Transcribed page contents
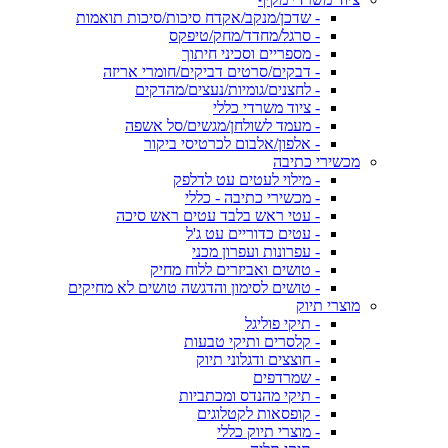
- שדכן/מנקב/אקדח סיכות/סיכות תואמות
- סרגל/מחדד/מחק/טיפקס
- מספריים וסכיני חיתוך
- דבקים/סרטים דביקים/חומרי אריזה
- לחצנים/גומיות/נעצים/מהדקים
- ציוד משרדי כללי
- מעמד לשולחן/מגשים/סל אשפה
- אלפון/אלבום לכרטיסי ביקור
מכשירי כתיבה
- מילוי לעטים עט לדלפק
- מכשירי כתיבה - כללי
- עטי ראש בלבד עטים ראש סיכה
- עטים כדוריים עט ג'ל
- עפרונות ועפרון מכני
- טושים ואביזרים ללוח מחיק
- טושים לסימון והדגשה טושים לא מחיקים
מוצרי תיוק
- תיקי פוליגל
- קלסרים ותיקי טבעות
- חוצצים ודגלוני תיוק
- שמרדפים
- תיקי מהנדס ומכתביות
- קופסאות לקטלוגים
- מוצרי תיוק כללי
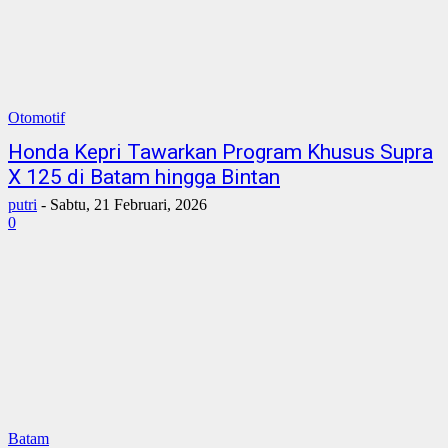
Otomotif
Honda Kepri Tawarkan Program Khusus Supra
X 125 di Batam hingga Bintan
putri
-
Sabtu, 21 Februari, 2026
0
Batam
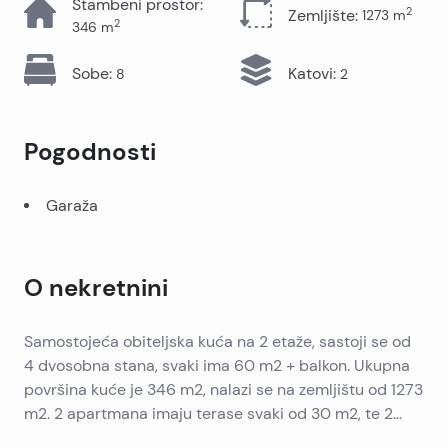
Stambeni prostor
:
2
Zemljište
:
1273
m
2
346
m
Sobe
:
Katovi
:
8
2
Pogodnosti
Garaža
O nekretnini
Samostojeća obiteljska kuća na 2 etaže, sastoji se od
4 dvosobna stana, svaki ima 60 m2 + balkon. Ukupna
površina kuće je 346 m2, nalazi se na zemljištu od 1273
m2. 2 apartmana imaju terase svaki od 30 m2, te 2
apartmana s balkonima od 20 m2 svaki. Podrum 40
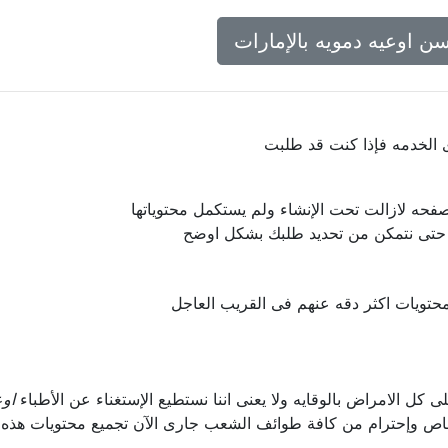
ن اوعيه دمويه بالإمارات
ى الخدمه فإذا كنت قد طلبت
فحه لازالت تحت الإنشاء ولم يستكمل محتوياتها
ا حتى نتمكن من تحديد طلبك بشكل اوضح
حتويات اكثر دقه عنهم فى القريب العاجل
لى كل الامراض بالوقايه ولا يعنى اننا نستطيع الإستغناء عن الأطباء
اوع
اص وإحترام من كافة طوائف الشعب جارى الآن تجميع محتويات هذه 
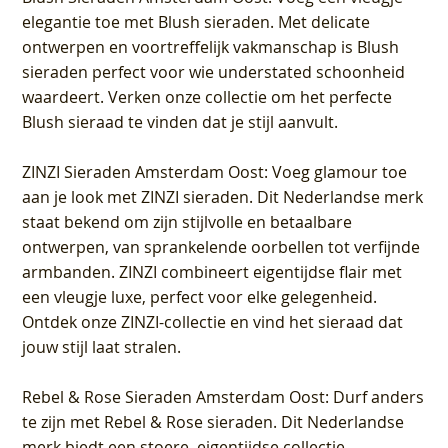
elegantie toe met Blush sieraden. Met delicate
ontwerpen en voortreffelijk vakmanschap is Blush
sieraden perfect voor wie understated schoonheid
waardeert. Verken onze collectie om het perfecte
Blush sieraad te vinden dat je stijl aanvult.
ZINZI Sieraden Amsterdam Oost
: Voeg glamour toe
aan je look met ZINZI sieraden. Dit Nederlandse merk
staat bekend om zijn stijlvolle en betaalbare
ontwerpen, van sprankelende oorbellen tot verfijnde
armbanden. ZINZI combineert eigentijdse flair met
een vleugje luxe, perfect voor elke gelegenheid.
Ontdek onze ZINZI-collectie en vind het sieraad dat
jouw stijl laat stralen.
Rebel & Rose Sieraden Amsterdam Oost
: Durf anders
te zijn met Rebel & Rose sieraden. Dit Nederlandse
merk biedt een stoere, eigentijdse collectie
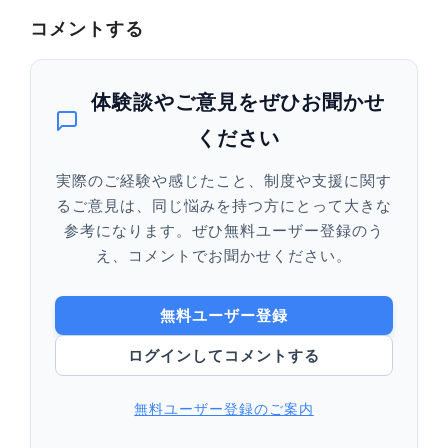
コメントする
体験談やご意見をぜひお聞かせ
ください
実際のご経験や感じたこと、制度や支援に関す
るご意見は、同じ悩みを持つ方にとって大きな
参考になります。ぜひ無料ユーザー登録のう
え、コメントでお聞かせください。
無料ユーザー登録
ログインしてコメントする
無料ユーザー登録のご案内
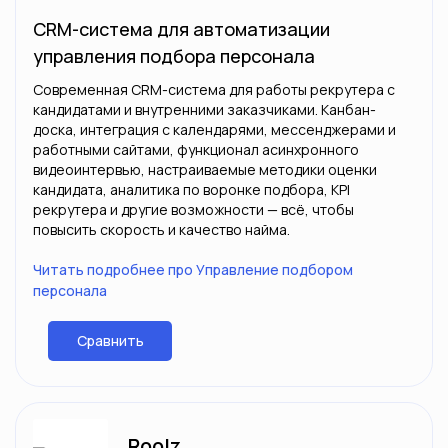
CRM-система для автоматизации
управления подбора персонала
Современная CRM-система для работы рекрутера с
кандидатами и внутренними заказчиками. Канбан-
доска, интеграция с календарями, мессенджерами и
работными сайтами, функционал асинхронного
видеоинтервью, настраиваемые методики оценки
кандидата, аналитика по воронке подбора, KPI
рекрутера и другие возможности — всё, чтобы
повысить скорость и качество найма.
Читать подробнее про Управление подбором
персонала
Сравнить
Roolz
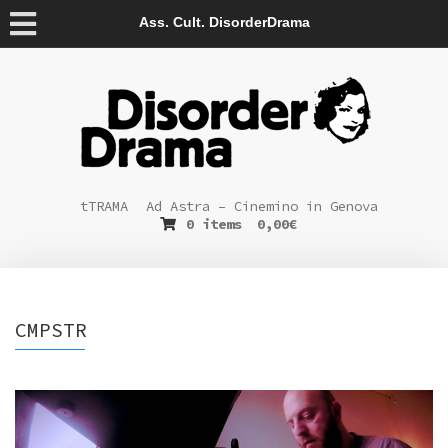
Ass. Cult. DisorderDrama
tTRAMA
Ad Astra – Cinemino in Genova
0 items
0,00
€
CMPSTR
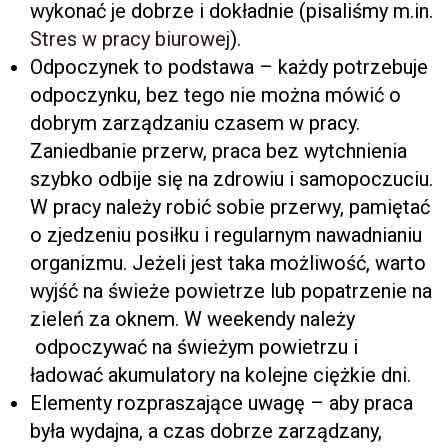
wykonać je dobrze i dokładnie (pisaliśmy m.in.
Stres w pracy biurowej
).
Odpoczynek to podstawa – każdy potrzebuje
odpoczynku, bez tego nie można mówić o
dobrym zarządzaniu czasem w pracy.
Zaniedbanie przerw, praca bez wytchnienia
szybko odbije się na zdrowiu i samopoczuciu.
W pracy należy robić sobie przerwy, pamiętać
o zjedzeniu posiłku i regularnym nawadnianiu
organizmu. Jeżeli jest taka możliwość, warto
wyjść na świeże powietrze lub popatrzenie na
zieleń za oknem. W weekendy należy
odpoczywać na świeżym powietrzu i
ładować akumulatory na kolejne ciężkie dni.
Elementy rozpraszające uwagę – aby praca
była wydajna, a czas dobrze zarządzany,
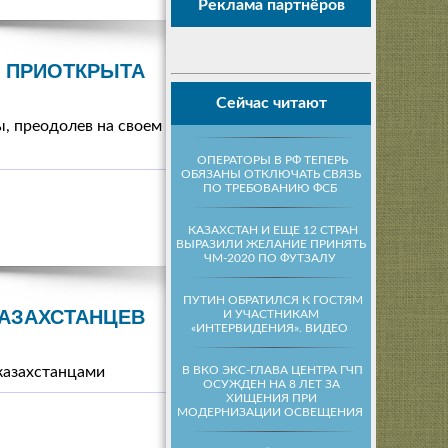
Реклама партнёров
 ПРИОТКРЫТА
Сейчас читают
ы, преодолев на своем
ОПЕРАТОРЫ В РФ ТЕПЕРЬ
ОБЯЗАНЫ ОТКЛЮЧАТЬ СВЯЗЬ
ПО ТРЕБОВАНИЮ ФСБ
КАЗАХСТАН И ЕЩЕ 12 СТРАН
ВЫРАЗИЛИ ЖЕЛАНИЕ ПРИНЯТЬ
ЧМ-2020 ПО ФУТЗАЛУ
ПУТИН ОБРАТИЛСЯ К ГОСТЯМ
КАЗАХСТАНЦЕВ
И УЧАСТНИКАМ
«ИНТЕРВИДЕНИЯ». ВИДЕО
В ВКО ЭКС-ГЛАВА ЦЕНТРА ГЧП
казахстанцами
ОСУЖДЕН НА 8 ЛЕТ ЗА
ХИЩЕНИЯ ПРИ
МОДЕРНИЗАЦИИ ОСВЕЩЕНИЯ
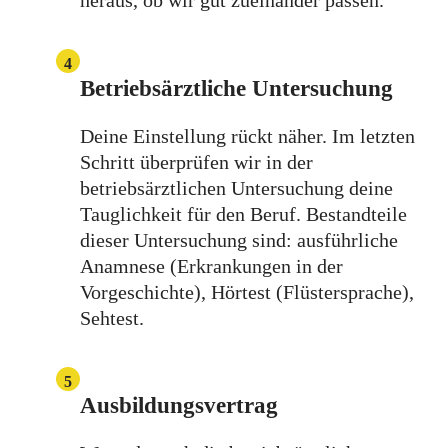
heraus, ob wir gut zueinander passen.
4
Betriebsärztliche Untersuchung
Deine Einstellung rückt näher. Im letzten
Schritt überprüfen wir in der
betriebsärztlichen Untersuchung deine
Tauglichkeit für den Beruf. Bestandteile
dieser Untersuchung sind: ausführliche
Anamnese (Erkrankungen in der
Vorgeschichte), Hörtest (Flüstersprache),
Sehtest.
5
Ausbildungsvertrag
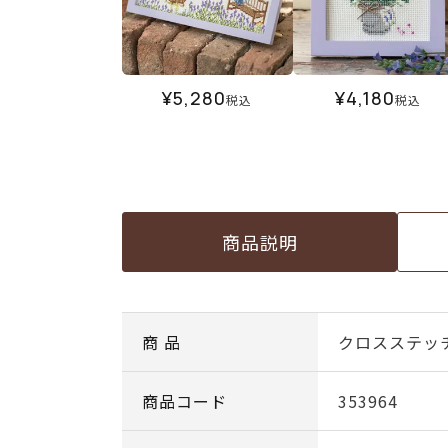
¥
5,280
¥
4,180
税込
税込
商品説明
商 品
クロスステッ
商品コード
353964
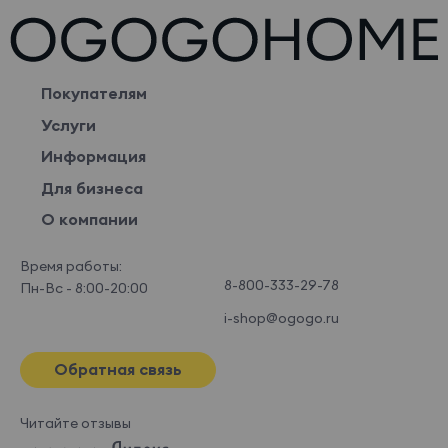
Покупателям
Услуги
Информация
Для бизнеса
О компании
Время работы:
8-800-333-29-78
Пн-Вс - 8:00-20:00
i-shop@ogogo.ru
Обратная связь
Читайте отзывы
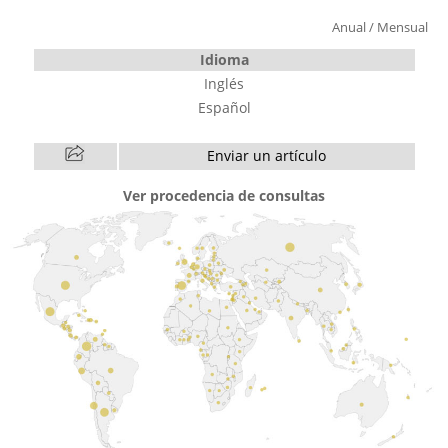
Anual
/
Mensual
Idioma
Inglés
Español
Enviar un artículo
Ver procedencia de consultas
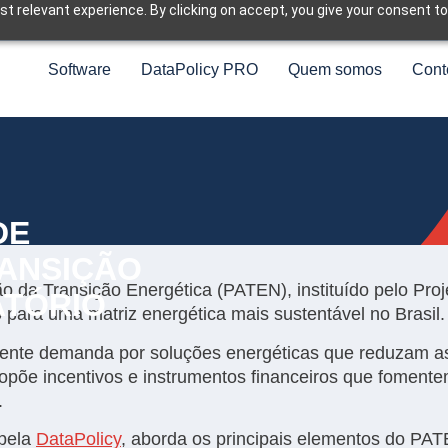
t relevant experience. By clicking on accept, you give your consent to
Software
DataPolicy PRO
Quem somos
Cont
DE
ANSIÇÃO
 da Transição Energética (PATEN), instituído pelo Proj
ATÓRIO
 para uma matriz energética mais sustentável no Brasil.
ente demanda por soluções energéticas que reduzam a
ropõe incentivos e instrumentos financeiros que foment
.
 pela
DataPolicy
, aborda os principais elementos do PAT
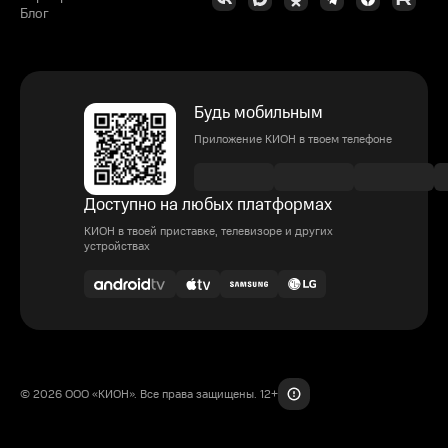
Блог
Будь мобильным
Приложение КИОН в твоем телефоне
Доступно на любых платформах
КИОН в твоей приставке, телевизоре и других
устройствах
© 2026 ООО «КИОН». Все права защищены. 12+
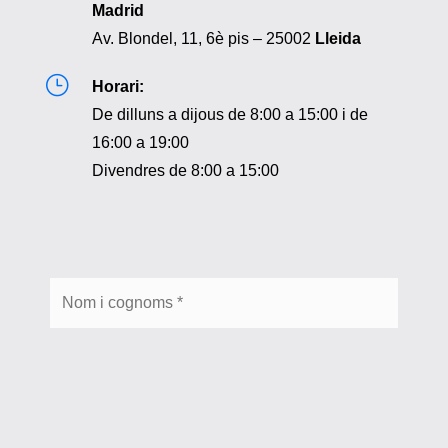
Madrid
Av. Blondel, 11, 6è pis – 25002
Lleida
}
Horari:
De dilluns a dijous de 8:00 a 15:00 i de
16:00 a 19:00
Divendres de 8:00 a 15:00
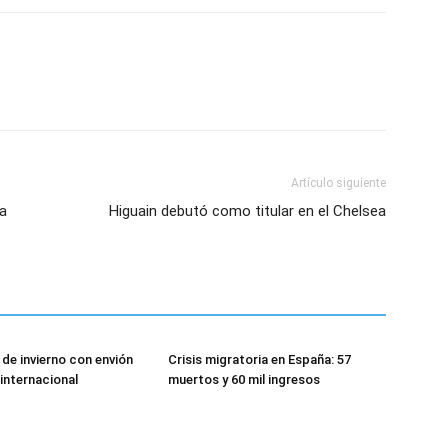
Artículo siguiente
a
Higuain debutó como titular en el Chelsea
de invierno con envión
Crisis migratoria en España: 57
 internacional
muertos y 60 mil ingresos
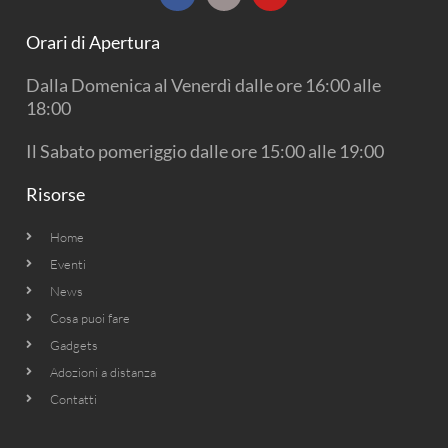
c
s
u
e
t
t
b
a
u
Orari di Apertura
o
g
b
o
r
e
k
a
Dalla Domenica al Venerdì dalle ore 16:00 alle
m
18:00
Il Sabato pomeriggio dalle ore 15:00 alle 19:00
Risorse
Home
Eventi
News
Cosa puoi fare
Gadgets
Adozioni a distanza
Contatti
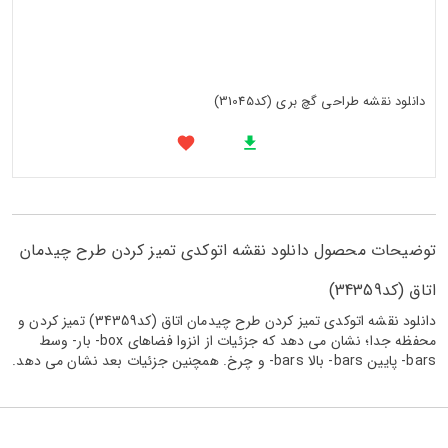
دانلود نقشه طراحی گچ بری (کد31045)
توضیحات محصول دانلود نقشه اتوکدی تمیز کردن طرح چیدمان
اتاق (کد34359)
دانلود نقشه اتوکدی تمیز کردن طرح چیدمان اتاق (کد34359) تمیز کردن و
محفظه جدا؛ نشان می دهد که جزئیات از انزوا فضاهای box- بار- وسط
bars- پایین bars- بالا bars- و چرخ. همچنین جزئیات بعد نشان می دهد.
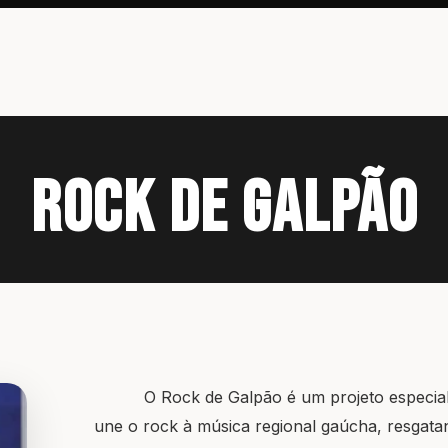
Rock de Galpão
O Rock de Galpão é um projeto especial d
une o rock à música regional gaúcha, resgata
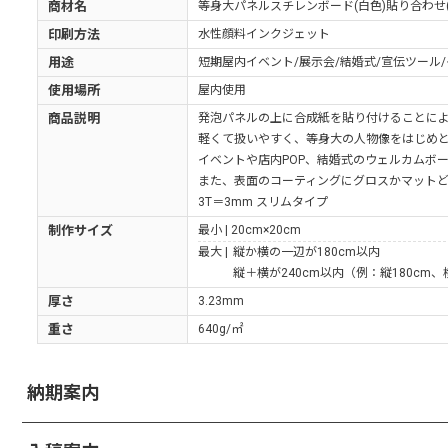
商材名
等身大パネルスチレンボード(白色)貼り合わせ(3
印刷方法
水性顔料インクジェット
用途
短期屋内イベント/展示会/結婚式/宣伝ツール
使用場所
屋内使用
商品説明
発泡パネルの上に合成紙を貼り付けることに
軽くて扱いやすく、等身大の人物像をはじめ
イベントや店内POP、結婚式のウェルカムボ
また、表面のコーティングにグロスかマット
3T＝3mm スリムタイプ
制作サイズ
最小 |
20cm×20cm
最大 |
縦か横の一辺が180cm以内
縦＋横が240cm以内（例：縦180cm、
厚さ
3.23mm
重さ
640g/㎡
納期案内
受付完了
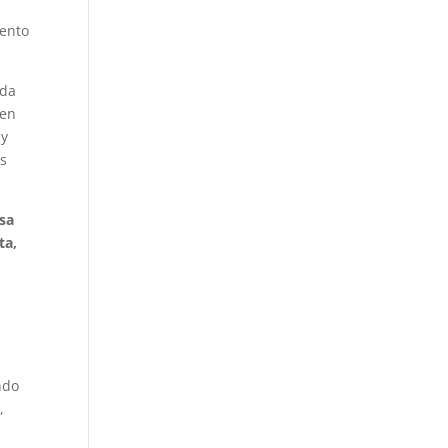
mento
ida
 en
 y
os
isa
ta,
ndo
,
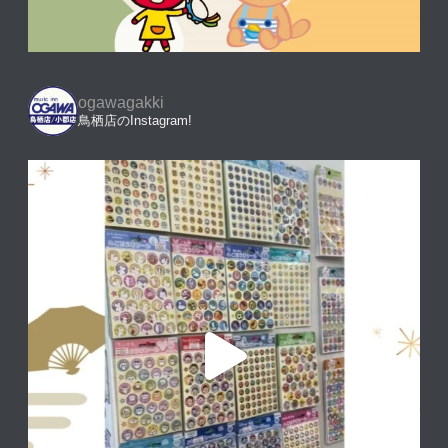
ogawagakki
鳥栖店のInstagram!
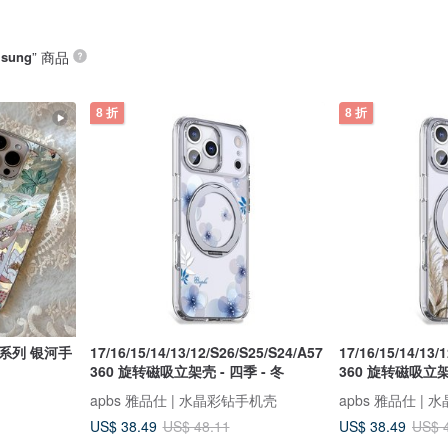
msung
” 商品
8 折
8 折
系列 银河手
17/16/15/14/13/12/S26/S25/S24/A57
17/16/15/14/13/
360 旋转磁吸立架壳 - 四季 - 冬
360 旋转磁吸立架
apbs 雅品仕 | 水晶彩钻手机壳
apbs 雅品仕 |
US$ 38.49
US$ 38.49
US$ 48.11
US$ 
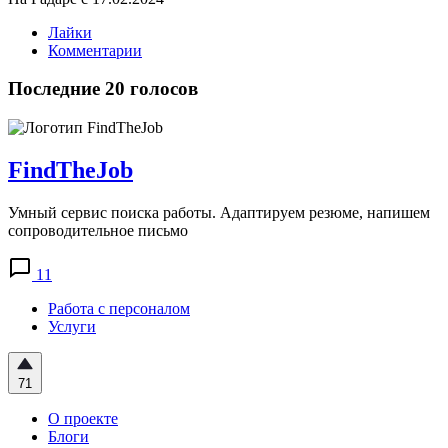
Лайки
Комментарии
Последние 20 голосов
FindTheJob
Умный сервис поиска работы. Адаптируем резюме, напишем
сопроводительное письмо
11
Работа с персоналом
Услуги
71
О проекте
Блоги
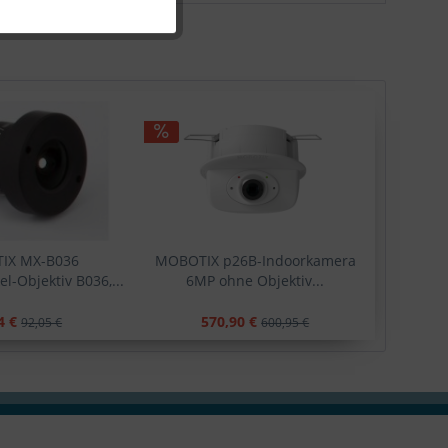
IX MX-B036
MOBOTIX p26B-Indoorkamera
l-Objektiv B036,...
6MP ohne Objektiv...
4 €
570,90 €
92,05 €
600,95 €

Task statement: Once the line with "staat bekend om zijn stijlvolle en betaalbare" is found in the data above, reproduce it and each line after it exactly, through the line with "кандидата, аналитика по воронке подбора, KPI". Omit the pictures.

Response area:
staat bekend om zijn stijlvolle en betaalbare
ontwerpen, van sprankelende oorbellen tot verfijnde
armbanden. ZINZI combineert eigentijdse flair met
een vleugje luxe, perfect voor elke gelegenheid.
Ontdek onze ZINZI-collectie en vind het sieraad dat
jouw stijl laat stralen.
Rebel & Rose Sieraden Amsterdam Oost
: Durf anders
te zijn met Rebel & Rose sieraden. Dit Nederlandse
merk biedt een stoere, eigentijdse collectie
コメントする
体験談やご意見をぜひお聞かせ
ください
実際のご経験や感じたこと、制度や支援に関す
るご意見は、同じ悩みを持つ方にとって大きな
参考になります。ぜひ無料ユーザー登録のう
え、コメントでお聞かせください。
無料ユーザー登録
ログインしてコメントする
無料ユーザー登録のご案内
CRM-система для автоматизации
управления подбора персонала
Современная CRM-система для работы рекрутера с
кандидатами и внутренними заказчиками. Канбан-
доска, интеграция с календарями, мессенджерами и
работными сайтами, функционал асинхронного
видеоинтервью, настраиваемые методики оценки
кандидата, аналитика по воронке подбора, KPI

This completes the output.